Sozialversicherungsrecht


Beantwortet von


Sehr geehrte Damen und Herren,

ich muss kurz meinen Lebenslauf auszugsweise skizzieren.

Bis zum 31.12.2008 war ich angestellt und privat krankenversichert. Mein Einkommen lag bis dahin (mind. jedoch die letzten zehn zusammenhängenden Jahre) über der Jahresarbeitsentgeltgrenze.

Vom 01.01.2009 bis 02.11. 2009 war ich weder Arbeiter noch Angestellter oder Arbeitsloser (ALG I). Ich habe im Januar 2009 eine Abfindung erhalten, die deutlich über der Jahresarbeitsentgeltgrenze lag. In diesem Zeitraum bin ich auf Recherche für ein Buch, welches in diesem Jahr veröffentlicht wurde (privat) im Ausland gewesen.

Ab dem 03.11.2009 bis zum 31.03.2010 war ich ALG I-Empfänger und wurde aufgrund meiner langen Mitgliedschaft in einer privaten KV von der gesetzlichen KV (für die Zeit des Empfangs von ALG I) von der Versicherungspflicht auf Antrag befreit.

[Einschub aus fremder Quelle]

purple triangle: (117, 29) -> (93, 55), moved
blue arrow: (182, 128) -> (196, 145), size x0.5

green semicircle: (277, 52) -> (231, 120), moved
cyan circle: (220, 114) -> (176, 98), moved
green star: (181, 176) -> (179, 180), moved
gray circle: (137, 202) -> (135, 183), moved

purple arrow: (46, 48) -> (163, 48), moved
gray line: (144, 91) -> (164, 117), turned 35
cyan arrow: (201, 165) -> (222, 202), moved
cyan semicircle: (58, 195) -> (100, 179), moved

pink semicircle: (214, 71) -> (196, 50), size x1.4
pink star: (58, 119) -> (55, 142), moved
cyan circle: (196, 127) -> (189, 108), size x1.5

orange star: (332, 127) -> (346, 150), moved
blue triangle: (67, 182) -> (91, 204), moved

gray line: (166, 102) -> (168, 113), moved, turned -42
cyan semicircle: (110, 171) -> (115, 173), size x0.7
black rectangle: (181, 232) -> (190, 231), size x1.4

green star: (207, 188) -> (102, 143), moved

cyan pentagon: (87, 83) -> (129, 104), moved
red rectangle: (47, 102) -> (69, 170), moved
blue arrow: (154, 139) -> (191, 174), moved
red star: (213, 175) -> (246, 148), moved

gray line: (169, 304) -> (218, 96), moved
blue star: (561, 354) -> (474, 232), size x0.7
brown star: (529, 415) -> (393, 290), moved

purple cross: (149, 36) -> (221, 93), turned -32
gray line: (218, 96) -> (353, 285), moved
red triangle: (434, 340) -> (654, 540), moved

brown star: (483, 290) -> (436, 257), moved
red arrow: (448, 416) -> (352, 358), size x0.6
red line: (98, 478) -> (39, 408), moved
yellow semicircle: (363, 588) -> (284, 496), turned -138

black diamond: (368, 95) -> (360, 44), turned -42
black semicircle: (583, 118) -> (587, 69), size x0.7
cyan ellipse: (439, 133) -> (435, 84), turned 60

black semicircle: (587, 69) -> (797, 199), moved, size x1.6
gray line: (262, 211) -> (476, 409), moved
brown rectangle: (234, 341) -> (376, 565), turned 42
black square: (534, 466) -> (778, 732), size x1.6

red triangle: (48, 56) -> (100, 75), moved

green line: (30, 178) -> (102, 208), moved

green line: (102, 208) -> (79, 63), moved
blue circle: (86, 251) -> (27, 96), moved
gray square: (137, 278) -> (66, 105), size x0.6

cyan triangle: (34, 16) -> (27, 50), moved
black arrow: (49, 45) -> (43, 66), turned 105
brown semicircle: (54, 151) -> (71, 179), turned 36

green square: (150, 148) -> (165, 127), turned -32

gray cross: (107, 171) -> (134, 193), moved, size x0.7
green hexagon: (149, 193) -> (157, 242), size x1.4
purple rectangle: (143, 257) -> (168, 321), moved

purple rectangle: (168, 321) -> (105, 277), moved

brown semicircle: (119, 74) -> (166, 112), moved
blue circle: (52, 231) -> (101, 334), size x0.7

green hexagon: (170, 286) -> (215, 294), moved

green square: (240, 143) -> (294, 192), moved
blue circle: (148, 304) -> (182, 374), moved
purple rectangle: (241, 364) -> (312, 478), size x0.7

Mit meinem neuen Arbeitsvertragsverhältnis (ab dem 01.04.2010) beziehe ich wieder ein Einkommen, welches über der Jahresarbeitsentgeltgrenze liegt/liegen wird.

Zunächst hat mein Arbeitgeber mich weiter in der privaten KV (PKV) belassen. Doch vor wenigen Wochen meldete sich die PKV, dass ich meinen Arbeitgeber bitten sollte, die Versicherungspflicht für die gesetzliche KV (GKV) prüfen zu lassen.

Nun ist es raus: ich werde rückwirkend zum April bei der GKV angemeldet. Die PKV hat angekündigt, dass ich keine Rückerstattung der Beiträge seit April erwarten darf. Meine Altersrückstände, die aufgrund von Vorgaben seitens des Gesetzgebers in den letzten Jahren angewachsen sind, verfallen entweder oder ich muss eine Anwartschaft (auf mind. drei Jahre) beantragen.

Nun bin ich wirklich ratlos.

Nun meine Frage(n):
- Bin ich, obwohl ich in 2009 nicht versicherungspflichtig bzw. von der Versicherungspflicht befreit war, nun tatsächlich versicherungspflichtig?
- Gehen meine gezahlten Altersrückstellungen sowie die (seit April 2010) gezahlten Beiträge bei der PKV tatsächlich verloren und/oder muss ich, trotz PKV die Beiträge bei der GKV nachzahlen?
- Gibt es (außer der abschließenden Befreiung von der GKV auf Lebenszeit) einen anderen Weg zurück in die PKV, ohne drei Jahre warten zu müssen?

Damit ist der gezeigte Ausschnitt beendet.